(EXERCISE DETAILS)
Going through the entries below, copy out each line that contains "image".

(MATERIALS PROVIDED)
>>>

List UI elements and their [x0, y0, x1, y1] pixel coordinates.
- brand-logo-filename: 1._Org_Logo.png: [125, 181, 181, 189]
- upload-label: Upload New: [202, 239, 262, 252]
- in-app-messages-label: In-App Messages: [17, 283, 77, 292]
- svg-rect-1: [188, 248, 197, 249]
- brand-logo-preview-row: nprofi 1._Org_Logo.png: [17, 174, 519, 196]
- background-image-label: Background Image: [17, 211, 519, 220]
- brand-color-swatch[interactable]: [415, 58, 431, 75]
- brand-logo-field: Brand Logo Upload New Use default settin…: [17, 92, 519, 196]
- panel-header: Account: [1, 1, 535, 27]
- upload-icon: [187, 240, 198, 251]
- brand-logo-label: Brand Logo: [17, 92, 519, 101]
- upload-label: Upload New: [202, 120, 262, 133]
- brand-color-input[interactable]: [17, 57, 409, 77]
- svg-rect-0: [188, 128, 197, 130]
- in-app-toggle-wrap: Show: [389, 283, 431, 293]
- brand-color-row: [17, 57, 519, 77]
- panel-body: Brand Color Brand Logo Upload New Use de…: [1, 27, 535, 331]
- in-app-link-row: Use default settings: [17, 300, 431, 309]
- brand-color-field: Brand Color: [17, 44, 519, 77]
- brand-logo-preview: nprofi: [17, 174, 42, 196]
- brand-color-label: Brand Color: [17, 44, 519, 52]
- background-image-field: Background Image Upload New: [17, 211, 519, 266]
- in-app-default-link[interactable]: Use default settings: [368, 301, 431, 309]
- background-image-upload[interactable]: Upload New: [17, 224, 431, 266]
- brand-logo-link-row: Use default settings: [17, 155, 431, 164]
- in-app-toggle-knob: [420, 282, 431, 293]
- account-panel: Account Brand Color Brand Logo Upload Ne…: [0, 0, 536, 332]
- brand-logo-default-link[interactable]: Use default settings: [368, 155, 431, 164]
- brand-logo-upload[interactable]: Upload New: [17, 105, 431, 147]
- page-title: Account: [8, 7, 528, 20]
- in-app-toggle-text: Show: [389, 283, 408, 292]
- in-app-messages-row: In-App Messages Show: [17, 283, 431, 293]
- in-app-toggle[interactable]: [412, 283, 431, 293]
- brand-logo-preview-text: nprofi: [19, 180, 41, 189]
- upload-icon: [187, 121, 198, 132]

<<<

(ANSWER FOR THIS EXERCISE)
- background-image-label: Background Image: [17, 211, 519, 220]
- background-image-field: Background Image Upload New: [17, 211, 519, 266]
- background-image-upload[interactable]: Upload New: [17, 224, 431, 266]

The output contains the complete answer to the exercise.